The simulated cohort median Cavg should fall within ~10% of the closed-form R/CL target. Discrepancy with the Bista 2015 reported median of 0.88 ug/L is expected because that median pools across a wide range of doses (12-200 ug/h) and sampling times within and between patch intervals; the simulated cohort uses only the median 50 ug/h dose at steady state.

Assumptions and deviations

  • Between-occasion variability not encoded. Bista 2015 Table 3 reports BOV on CL/F = 22.5% CV (with the body text quoting 22.0%); this variance component is captured by the paper’s NONMEM equation P_ij = P_pop * exp(eta_i,P + kappa_j,P) and required an OCC indicator per patch application. The library model encodes only BSV (etalcl) so it can be used with simulation event tables that do not carry an OCC column. Users who need to reproduce the full BOV + BSV variability structure should add a per-occasion eta in their own fork of the model.
  • Body-weight allometric exponents fixed a priori. Per Bista 2015 Methods (paragraph 4) and Table 2 footnote, weight effects on CL/F (exponent 0.75) and V/F (exponent 1) were fixed before covariate model building. They are encoded as fix(...) in ini(); the paper does not estimate them.

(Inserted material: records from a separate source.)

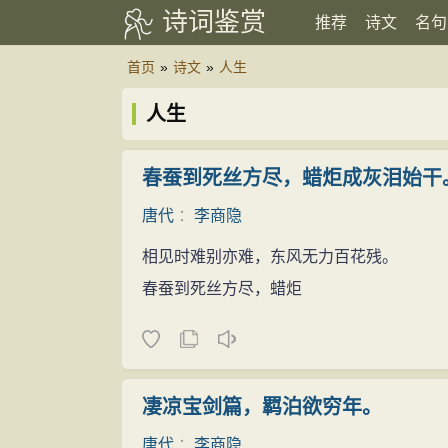
诗词鉴赏
推荐
诗文
名句
首页
»
诗文
»
人生
人生
春蚕到死丝方尽，蜡炬成灰泪始干
唐代
：
李商隐
相见时难别亦难，东风无力百花残。
春蚕到死丝方尽，蜡炬
凄凉宝剑篇，羁泊欲穷年。
唐代
：
李商隐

  • V/F fixed. V/F was fixed to 350 L/70 kg from the Janssen Durogesic Product Information (Bista 2015 ref 26). The Bista 2015 Discussion reports a sensitivity analysis showing CL/F estimates were stable across V/F values from 3-8 L/kg.
  • Cohort weight distribution. The simulated cohort uses a normal distribution truncated to the paper’s reported weight range (41.8-110.0 kg) with mean 71.5 kg (paper’s median) and a chosen SD of 14 kg; the paper does not report the empirical weight standard deviation, so this SD was set to give 90% coverage near the observed range.

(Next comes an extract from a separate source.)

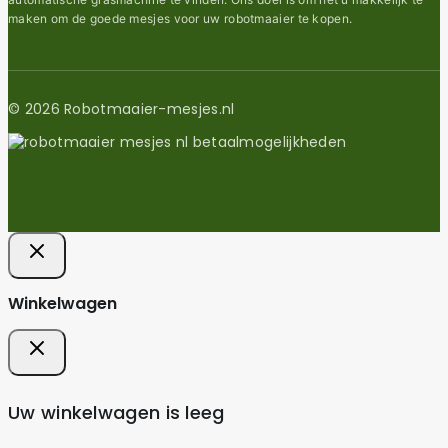
maken om de goede mesjes voor uw robotmaaier te kopen.
© 2026 Robotmaaier-mesjes.nl
Winkelwagen
Uw winkelwagen is leeg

  • Single-dose-level cohort. The simulated cohort uses the median 50 ug/h Durogesic patch only. The full study cohort spanned 12-200 ug/h; that distribution is not reproduced because (a) the paper did not report a tabulated dose-level breakdown and (b) the simulation’s goal is to validate the typical-value model, not to reconstruct the individual prescribed regimens.
  • Race / ethnicity. Not reported in Bista 2015 Table 1 and not a model covariate; the cohort is therefore neutral on race.
  • Full publication metadata not on disk. The on-disk PDF is a manuscript form without journal / DOI metadata. The model file’s reference field flags the missing publication citation explicitly; the title, author list and study design are taken verbatim from the manuscript copy. Any future update should populate the published-form citation and DOI.